Pasó en Italia año y medio en su primer viaje, la mayor parte del tiempo en Venecia, ciudad a que era en extremo aficionado por hallerse allí lo mejor de Ticiano, Tintoretto y Pablo Veronés pintando al fresco en el templo de San Marcos, en el palacio de los Duques y en la sala del Gran Consejo. Copió un cuadro de Tintoretto que representaba a Cristo comulgando a sus discípulos, ¡obra admirable! que trajó a España y la regaló a S.M.; y hubiera permanecido más tiempo en aquella patria de tantos grandes pintores, a no habérselo impedido la inquietud que le causaban las guerras en que ardía entonces la República veneciana. Era tanta la inseguridad con que se vivía en aquella ciudad, que tenía el embajador de España, en cuyo palacio estaba alojado Velázquez, que enviar con él algunos de sus criados siempre que salía para que escoltasen su persona.
En las dos temporadas que pasó Velázquez en Roma, estuvo alojado y servido en el Vaticano con todo regalo; pero deseoso de hallarse con más libertad y en sitio más a propósito para trabajar durante el verano, logró (aunque fue necesario para ello que negociase el embajador de España D. Manuel de Zúñiga y Fonseca, conde de Monterey, con el gran duque de Toscana), por el alto aprecio que éste hacía de nuestro pintor, que se le aposentase en el palacio o villa de los Médicis, que está en la Trinitá ai Monti, en la parte más alta y más airosa de Roma. Allí pasó algunos meses, hasta que, habiendo sufrido un fuerte ataque de tercianas, se lo llevó el embajador a su casa, para que estuvies mejor atendido y cuidado, como correspondía a un hombre tan eminente. Dos cuadros originales pintó Velázquez en su primer viaje a Roma, y ambos trajo a España para regalárselos al Rey, quien los mando colocar en el Buen Retiro. El uno representa a los hijos de Jacob presentando la túnica ensangrentada de José, y el otro a Vulcano en su fragua rodeado de sus cíclopes, ambos de extraordinario mérito y dignos de su autor; hállase el segundo actualmente en el Museo de Madrid, y el primero en el Escorial, en la sala de Capítulo.
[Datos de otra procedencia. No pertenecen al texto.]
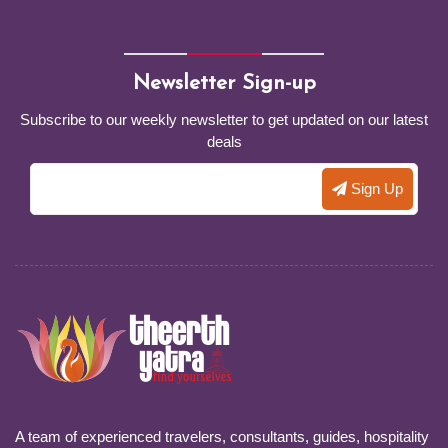
Newsletter Sign-up
Subscribe to our weekly newsletter to get updated on our latest
deals
A team of experienced travelers, consultants, guides, hospitality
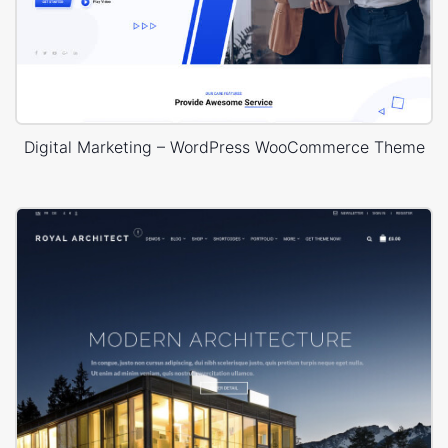
Digital Marketing – WordPress WooCommerce Theme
Volvío Velázquez a España despues de tres años de ausencia; y aunque hubiera deseado pasar por París, para lo cual obtuvo pasaporte del embajador de Francia, no se resolvió a hacerlo por la inquietud de las guerras; y así, habiéndose embarcado en Genova, llegó a Barcelona a mediados de junio de 1651. Vaciaron poco despues las estatuas y bajos-relieves que habían traido los escultores Jerónimo Ferrer, que vino de Roma para el efecto, y Domingo de la Rioja, excelente estatuario madrileño.